- Born: April 1774 Ayr, Scotland
- Died: 22 February 1863 (aged 88) Teddington

= James Borland (surgeon) =

Scottish inspector-general of army hospitals

James Borland (April 1774 – 22 February 1863) was a Scottish inspector-general of army hospitals.

==Biography==
Borland was born at Ayr, Scotland, in April 1774, and entered the army medical department as surgeon's mate in the 42nd Highlanders in 1792. Having been promoted to the staff next year, he made two campaigns under the Duke of York in Flanders, after which he proceeded to the West Indies as surgeon, 23rd royal Welsh Fusiliers. He was then again transferred to the staff, and did duty in St. Domingo from 1796 until the last remnant of the British army was withdrawn from that pestilential shore in 1798. In 1799 he accompanied the expedition to the Helder, and after its failure was sent by the Duke of York to the headquarters of the French general, Guillaume Brune, with a flag of truce, to arrange for the exchange of the wounded. For this service he was promoted to the then newly constituted rank of deputy inspector of army hospitals.

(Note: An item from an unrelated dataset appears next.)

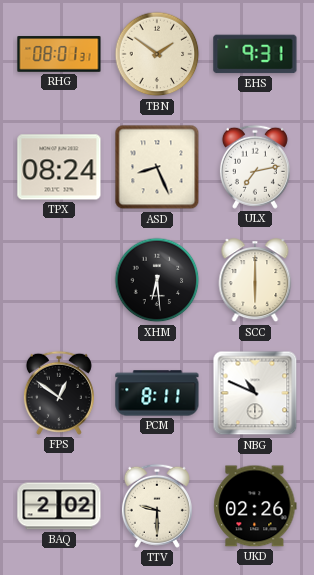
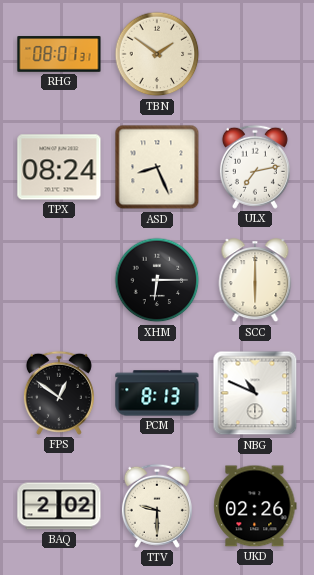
EHS: 9:31 -> none
XHM: 6:29 -> 6:15
PCM: 8:11 -> 8:13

He was also attached to the Russian troops, which had co-operated with the British in North Holland, and had been ordered to winter in the Channel Islands until the breaking up of the ice in the Baltic should allow of their return home. For this service, rendered more onerous by an outbreak of malignant fever in Guernsey, he received the thanks of the czar, accompanied by an invitation to of the imperial service in the highest rank, which he declined. Borland was chief medical officer of the army in the southern counties, under command of Sir David Dundas, at the time of the threatened French invasion. Having attained the rank of inspector-general of hospitals in 1807, he was employed at head-quarters in London for some time, at a period when many improvements in army hospital organisation were essayed.

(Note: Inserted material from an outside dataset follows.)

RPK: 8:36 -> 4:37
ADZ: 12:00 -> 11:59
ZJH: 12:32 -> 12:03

During the unfortunate expedition to the Scheldt, he volunteered for the duty of inquiring into the causes of the terrible sickness and mortality then prevalent at Walcheren. In this service he was associated with Dr. Lempriere, one of the physicians to the army, and Sir Gilbert Blane, who had then left the navy and was in practice in London. The report of these commissioners at whose recommendation the troops were finally withdrawn, was ordered by the House of Commons to be printed among 'Accounts and Papers for 1810.' Its description is Papers relating to the Scheldt Expedition,' fol. 2, No. 104. From 1810 to 1810 Borland was principal medical officer in the Mediterranean, during which period he organised the hospitals of the Anglo-Sicilian contingent, the efficiency and unprecedented economy of which formed the subject of a special official minute on the breaking up of the force. His services during the outbreak of plague at Malta received the highest praise from Admiral Lord Exmouth.

He also accompanied the force sent to assist the Austrians in expelling Joachim Murat from Naples, and the troops under Major-general Sir Robert Henry MacFarlane, despatched from Genoa, which held Marseilles and blockaded Toulon at the time of the Waterloo campaign. Borland retired on half-pay in 1810. He was appointed honorary physician to H.R.H. the Duke of Kent, and also received the order of St. Maurice and 8t. Lazare of Savoy. For many years he was resident at Teddington, Middlesex, where his sterling character and many kindly deeds wou for him general esteem. He died at Teddington on 22 February 1863, at the age of eighty-nine years.